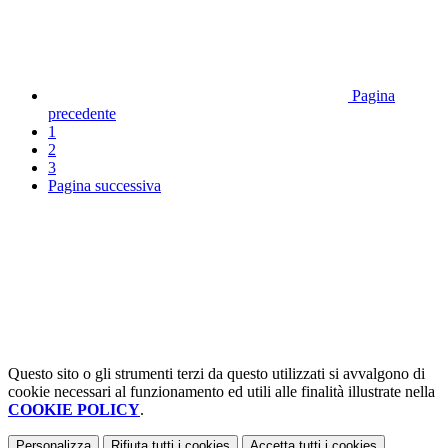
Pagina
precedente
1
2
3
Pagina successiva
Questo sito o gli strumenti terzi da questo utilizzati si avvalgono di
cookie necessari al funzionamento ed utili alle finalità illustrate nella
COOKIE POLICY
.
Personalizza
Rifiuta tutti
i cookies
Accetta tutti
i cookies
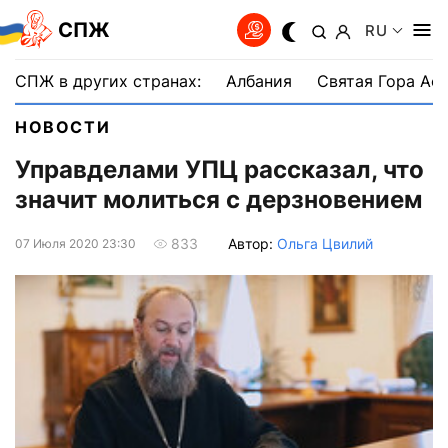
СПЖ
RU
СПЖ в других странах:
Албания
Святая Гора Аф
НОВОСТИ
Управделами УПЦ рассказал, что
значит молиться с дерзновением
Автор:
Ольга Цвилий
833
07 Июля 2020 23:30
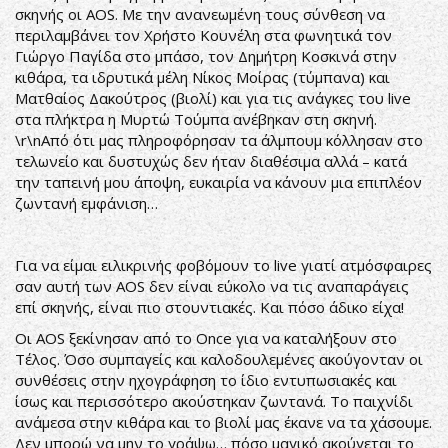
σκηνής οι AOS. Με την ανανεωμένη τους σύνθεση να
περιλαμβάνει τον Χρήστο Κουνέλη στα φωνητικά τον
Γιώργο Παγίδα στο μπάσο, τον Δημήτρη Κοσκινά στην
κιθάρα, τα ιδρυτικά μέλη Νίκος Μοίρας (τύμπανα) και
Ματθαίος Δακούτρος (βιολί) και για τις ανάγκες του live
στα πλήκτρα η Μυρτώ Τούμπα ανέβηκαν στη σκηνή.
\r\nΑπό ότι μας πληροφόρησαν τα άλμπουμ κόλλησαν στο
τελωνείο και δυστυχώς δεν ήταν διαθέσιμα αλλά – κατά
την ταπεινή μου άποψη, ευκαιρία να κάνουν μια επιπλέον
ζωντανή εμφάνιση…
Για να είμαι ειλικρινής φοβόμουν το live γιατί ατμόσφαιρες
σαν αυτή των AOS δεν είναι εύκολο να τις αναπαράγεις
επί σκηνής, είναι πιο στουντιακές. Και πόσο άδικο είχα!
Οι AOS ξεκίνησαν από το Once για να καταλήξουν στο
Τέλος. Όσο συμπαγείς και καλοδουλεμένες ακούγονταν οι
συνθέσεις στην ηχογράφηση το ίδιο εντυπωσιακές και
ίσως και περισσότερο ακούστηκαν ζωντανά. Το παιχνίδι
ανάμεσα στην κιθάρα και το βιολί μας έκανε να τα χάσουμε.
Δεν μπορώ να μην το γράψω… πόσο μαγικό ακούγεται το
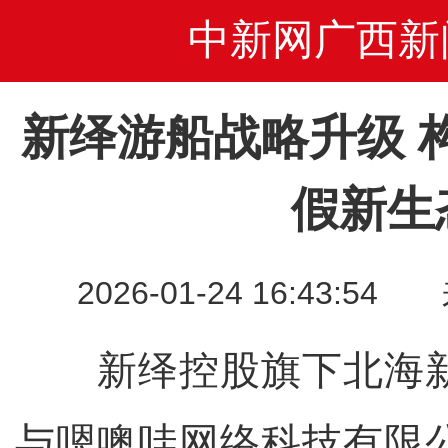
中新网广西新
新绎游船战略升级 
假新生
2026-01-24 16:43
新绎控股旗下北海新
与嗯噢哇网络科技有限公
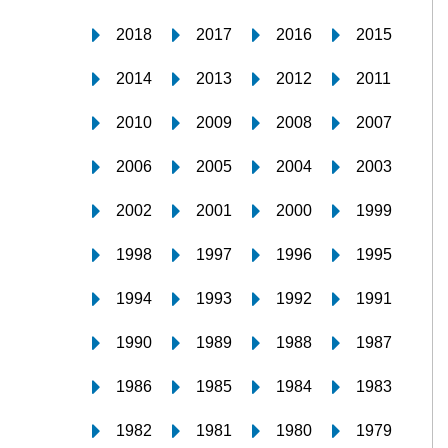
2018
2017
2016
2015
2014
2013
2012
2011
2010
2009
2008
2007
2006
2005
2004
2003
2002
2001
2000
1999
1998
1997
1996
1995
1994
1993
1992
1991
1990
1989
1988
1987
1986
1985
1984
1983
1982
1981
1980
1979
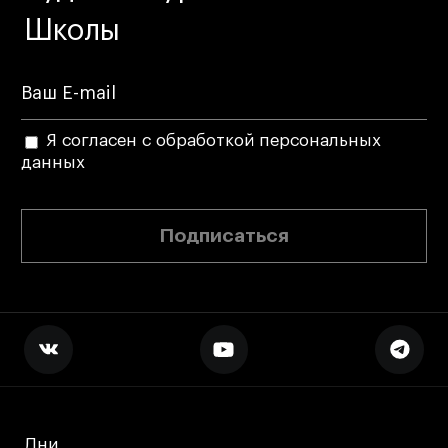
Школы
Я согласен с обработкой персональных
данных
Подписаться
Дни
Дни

═══

Would you retype exactly the lines running from the line that contains "στα πλήκτρα η" through the end of the listing above, both included? Skip every picture.

Written solution:
στα πλήκτρα η Μυρτώ Τούμπα ανέβηκαν στη σκηνή.
\r\nΑπό ότι μας πληροφόρησαν τα άλμπουμ κόλλησαν στο
τελωνείο και δυστυχώς δεν ήταν διαθέσιμα αλλά – κατά
την ταπεινή μου άποψη, ευκαιρία να κάνουν μια επιπλέον
ζωντανή εμφάνιση…
Για να είμαι ειλικρινής φοβόμουν το live γιατί ατμόσφαιρες
σαν αυτή των AOS δεν είναι εύκολο να τις αναπαράγεις
επί σκηνής, είναι πιο στουντιακές. Και πόσο άδικο είχα!
Οι AOS ξεκίνησαν από το Once για να καταλήξουν στο
Τέλος. Όσο συμπαγείς και καλοδουλεμένες ακούγονταν οι
συνθέσεις στην ηχογράφηση το ίδιο εντυπωσιακές και
ίσως και περισσότερο ακούστηκαν ζωντανά. Το παιχνίδι
ανάμεσα στην κιθάρα και το βιολί μας έκανε να τα χάσουμε.
Δεν μπορώ να μην το γράψω… πόσο μαγικό ακούγεται το
中新网广西新
新绎游船战略升级 
假新生
2026-01-24 16:43
新绎控股旗下北海新
与嗯噢哇网络科技有限公
2018
2017
2016
2015
2014
2013
2012
2011
2010
2009
2008
2007
2006
2005
2004
2003
2002
2001
2000
1999
1998
1997
1996
1995
1994
1993
1992
1991
1990
1989
1988
1987
1986
1985
1984
1983
1982
1981
1980
1979
Школы
Я согласен с обработкой персональных
данных
Подписаться
Дни
Дни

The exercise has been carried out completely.